New Twitch program allows DJs to stream licensed music without DMCA worries

Dylan Horetski
Twitch DJ Program

Twitch has just announced its new DJ Program that allows streamers to include licensed music on their broadcast without the worry of getting hit with a copyright strike.

The Digital Millennium Copyright Act was signed into bill back in 1998 and has continued to prevent unauthorized use of copyrighted material across the internet.

With the rise of Twitch, users quickly learned about this act as many began receiving copyright strikes on their channels due to playing unlicensed music on stream.

Copyright issues have left DJ streamers hung out to dry for years due to their inability to play the latest hits, but now Twitch has revealed a new program that takes away the worries of getting in trouble.

Shared in a blog post, Twitch revealed its new partnership with Universal Music Group, Warner Music Group, Sony Music, and a large number of independent labels. Thanks to this partnership, Twitch’s new program will allow DJ streamers to broadcast licensed music on the platform.

However, it’s not without a few limitations. For one, users will have to sign a DJ agreement that will disable their ability to have VODs, Clips, or Highlights available on their channel. Due to this, part-time DJ streamers are being recommended to create a separate channel for these broadcasts.

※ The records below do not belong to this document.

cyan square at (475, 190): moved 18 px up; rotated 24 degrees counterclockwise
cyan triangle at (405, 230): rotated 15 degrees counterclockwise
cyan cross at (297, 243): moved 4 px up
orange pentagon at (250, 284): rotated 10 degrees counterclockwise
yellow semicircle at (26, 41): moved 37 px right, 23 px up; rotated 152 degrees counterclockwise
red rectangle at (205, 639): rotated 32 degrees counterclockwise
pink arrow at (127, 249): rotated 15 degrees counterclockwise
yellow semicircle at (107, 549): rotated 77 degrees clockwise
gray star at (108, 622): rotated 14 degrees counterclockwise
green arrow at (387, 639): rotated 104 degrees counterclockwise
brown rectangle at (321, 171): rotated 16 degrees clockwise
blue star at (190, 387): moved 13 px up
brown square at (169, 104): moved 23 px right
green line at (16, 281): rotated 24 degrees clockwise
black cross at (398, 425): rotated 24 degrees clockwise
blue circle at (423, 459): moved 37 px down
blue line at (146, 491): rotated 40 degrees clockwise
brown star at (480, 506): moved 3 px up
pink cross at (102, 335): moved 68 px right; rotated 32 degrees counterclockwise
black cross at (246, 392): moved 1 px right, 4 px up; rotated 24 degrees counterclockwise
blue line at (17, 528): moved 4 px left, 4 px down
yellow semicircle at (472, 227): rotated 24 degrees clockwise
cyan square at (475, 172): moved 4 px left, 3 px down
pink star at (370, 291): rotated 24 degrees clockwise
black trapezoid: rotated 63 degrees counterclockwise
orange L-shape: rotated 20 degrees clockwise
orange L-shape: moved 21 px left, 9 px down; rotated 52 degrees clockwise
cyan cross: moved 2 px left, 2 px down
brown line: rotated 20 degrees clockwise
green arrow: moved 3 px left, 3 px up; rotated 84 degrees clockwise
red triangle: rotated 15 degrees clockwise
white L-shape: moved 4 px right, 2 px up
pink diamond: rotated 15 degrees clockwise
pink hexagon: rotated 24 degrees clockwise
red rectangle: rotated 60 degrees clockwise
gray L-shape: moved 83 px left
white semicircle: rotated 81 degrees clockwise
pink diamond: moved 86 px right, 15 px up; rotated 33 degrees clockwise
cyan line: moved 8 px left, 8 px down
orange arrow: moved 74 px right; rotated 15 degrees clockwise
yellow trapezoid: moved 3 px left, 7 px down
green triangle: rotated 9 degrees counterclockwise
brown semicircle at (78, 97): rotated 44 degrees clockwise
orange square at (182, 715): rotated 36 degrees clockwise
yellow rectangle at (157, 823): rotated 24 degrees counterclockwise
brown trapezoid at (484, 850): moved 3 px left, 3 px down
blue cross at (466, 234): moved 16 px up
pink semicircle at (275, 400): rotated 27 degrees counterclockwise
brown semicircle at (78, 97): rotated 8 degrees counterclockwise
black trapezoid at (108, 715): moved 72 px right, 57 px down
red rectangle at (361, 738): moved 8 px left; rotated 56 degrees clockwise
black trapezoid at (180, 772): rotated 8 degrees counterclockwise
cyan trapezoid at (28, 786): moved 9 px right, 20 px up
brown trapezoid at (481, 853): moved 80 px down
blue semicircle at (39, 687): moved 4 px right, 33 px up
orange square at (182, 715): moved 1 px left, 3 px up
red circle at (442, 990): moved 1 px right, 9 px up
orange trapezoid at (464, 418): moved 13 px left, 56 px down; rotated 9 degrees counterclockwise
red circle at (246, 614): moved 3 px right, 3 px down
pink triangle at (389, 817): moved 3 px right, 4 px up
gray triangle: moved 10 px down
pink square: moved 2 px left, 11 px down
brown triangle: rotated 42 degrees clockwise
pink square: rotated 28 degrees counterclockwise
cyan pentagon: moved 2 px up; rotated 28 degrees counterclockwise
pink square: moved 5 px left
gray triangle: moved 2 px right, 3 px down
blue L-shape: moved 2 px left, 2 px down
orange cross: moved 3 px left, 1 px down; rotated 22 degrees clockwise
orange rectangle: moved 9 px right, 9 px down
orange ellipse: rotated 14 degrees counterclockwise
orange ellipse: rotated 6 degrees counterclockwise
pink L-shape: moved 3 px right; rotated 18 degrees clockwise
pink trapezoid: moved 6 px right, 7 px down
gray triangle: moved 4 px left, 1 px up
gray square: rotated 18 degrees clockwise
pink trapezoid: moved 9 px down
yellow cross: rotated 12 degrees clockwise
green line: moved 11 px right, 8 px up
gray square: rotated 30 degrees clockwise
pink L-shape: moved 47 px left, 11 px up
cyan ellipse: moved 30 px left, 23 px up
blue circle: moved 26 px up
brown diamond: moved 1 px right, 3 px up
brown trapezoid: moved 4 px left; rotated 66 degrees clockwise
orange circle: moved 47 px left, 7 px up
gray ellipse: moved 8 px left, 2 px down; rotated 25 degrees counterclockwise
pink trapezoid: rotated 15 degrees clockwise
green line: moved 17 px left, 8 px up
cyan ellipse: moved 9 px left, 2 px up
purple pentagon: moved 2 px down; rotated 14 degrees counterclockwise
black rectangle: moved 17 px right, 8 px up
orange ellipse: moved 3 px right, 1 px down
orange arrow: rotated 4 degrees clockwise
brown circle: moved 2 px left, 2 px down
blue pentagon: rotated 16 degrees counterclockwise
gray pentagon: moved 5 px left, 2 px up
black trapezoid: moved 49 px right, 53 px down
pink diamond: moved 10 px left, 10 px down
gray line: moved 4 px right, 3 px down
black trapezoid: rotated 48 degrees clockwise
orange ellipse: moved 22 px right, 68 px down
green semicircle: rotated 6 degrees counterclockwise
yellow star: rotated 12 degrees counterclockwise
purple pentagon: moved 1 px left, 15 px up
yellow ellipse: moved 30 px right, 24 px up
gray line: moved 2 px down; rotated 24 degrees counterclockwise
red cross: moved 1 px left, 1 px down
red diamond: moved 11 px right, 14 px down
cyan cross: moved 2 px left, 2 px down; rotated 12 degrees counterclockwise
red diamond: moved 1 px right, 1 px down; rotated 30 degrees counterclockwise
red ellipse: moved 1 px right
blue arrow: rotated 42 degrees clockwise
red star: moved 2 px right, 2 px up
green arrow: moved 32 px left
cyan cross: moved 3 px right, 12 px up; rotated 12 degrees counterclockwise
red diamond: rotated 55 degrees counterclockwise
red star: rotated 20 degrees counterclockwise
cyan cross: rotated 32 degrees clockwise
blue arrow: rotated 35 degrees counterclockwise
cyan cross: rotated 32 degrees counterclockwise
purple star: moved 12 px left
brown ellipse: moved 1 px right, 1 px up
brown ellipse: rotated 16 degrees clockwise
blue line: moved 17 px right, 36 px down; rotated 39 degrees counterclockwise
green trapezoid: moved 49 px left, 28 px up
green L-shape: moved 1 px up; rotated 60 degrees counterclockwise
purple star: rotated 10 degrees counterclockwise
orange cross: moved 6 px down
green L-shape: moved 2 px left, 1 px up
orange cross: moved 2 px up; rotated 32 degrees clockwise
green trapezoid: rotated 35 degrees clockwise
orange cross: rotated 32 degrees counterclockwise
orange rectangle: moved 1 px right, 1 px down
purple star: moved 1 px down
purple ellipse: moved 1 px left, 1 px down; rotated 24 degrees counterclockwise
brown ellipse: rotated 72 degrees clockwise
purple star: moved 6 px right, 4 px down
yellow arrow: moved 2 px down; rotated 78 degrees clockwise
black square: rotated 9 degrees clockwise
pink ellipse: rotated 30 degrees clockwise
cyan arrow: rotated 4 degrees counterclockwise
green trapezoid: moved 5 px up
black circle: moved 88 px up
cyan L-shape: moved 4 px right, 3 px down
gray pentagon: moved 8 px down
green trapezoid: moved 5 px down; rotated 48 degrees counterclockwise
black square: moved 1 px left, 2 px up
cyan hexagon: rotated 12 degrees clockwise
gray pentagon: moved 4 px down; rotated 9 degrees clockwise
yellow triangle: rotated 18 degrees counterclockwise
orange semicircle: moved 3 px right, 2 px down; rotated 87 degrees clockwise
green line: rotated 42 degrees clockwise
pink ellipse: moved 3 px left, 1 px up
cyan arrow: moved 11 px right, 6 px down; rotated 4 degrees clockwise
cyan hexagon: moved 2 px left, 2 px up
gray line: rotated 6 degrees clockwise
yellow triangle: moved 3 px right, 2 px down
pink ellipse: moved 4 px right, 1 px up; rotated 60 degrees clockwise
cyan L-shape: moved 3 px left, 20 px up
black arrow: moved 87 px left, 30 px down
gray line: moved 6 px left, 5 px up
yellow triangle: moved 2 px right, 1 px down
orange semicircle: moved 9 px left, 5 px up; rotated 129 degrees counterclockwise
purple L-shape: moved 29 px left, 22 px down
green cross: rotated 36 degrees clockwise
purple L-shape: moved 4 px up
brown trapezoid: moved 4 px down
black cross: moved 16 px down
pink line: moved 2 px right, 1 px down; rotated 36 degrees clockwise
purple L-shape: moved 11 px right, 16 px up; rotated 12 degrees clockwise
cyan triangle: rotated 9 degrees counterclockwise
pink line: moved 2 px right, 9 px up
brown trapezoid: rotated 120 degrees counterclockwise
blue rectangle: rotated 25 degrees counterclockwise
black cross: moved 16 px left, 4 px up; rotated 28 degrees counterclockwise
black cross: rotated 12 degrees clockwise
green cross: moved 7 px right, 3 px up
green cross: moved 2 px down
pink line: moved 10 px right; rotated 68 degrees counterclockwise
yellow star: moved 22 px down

DJ streamers will also have to help pay for the licensing, which Twitch says will be a 50/50 split for those who have monetized channels. For those who aren’t making any money, the company will cover all costs.

“To help existing Twitch DJs adjust to this new program, Twitch will be offering a 1 year subsidy to help cover the difference in revenue that will be paid out to music companies and their musicians. The amount of the subsidy will gradually reduce over time as the service grows,” they said.

The DJ Program website also says that Twitch will be launching a DJ Category and will be offering front page opportunities to help introduce their channel to new viewers.

This comes just days after Twitch increased the cost of subscriptions in the US and 30 other countries, and introduced a new way for streamers to warn rule-breaking chatters.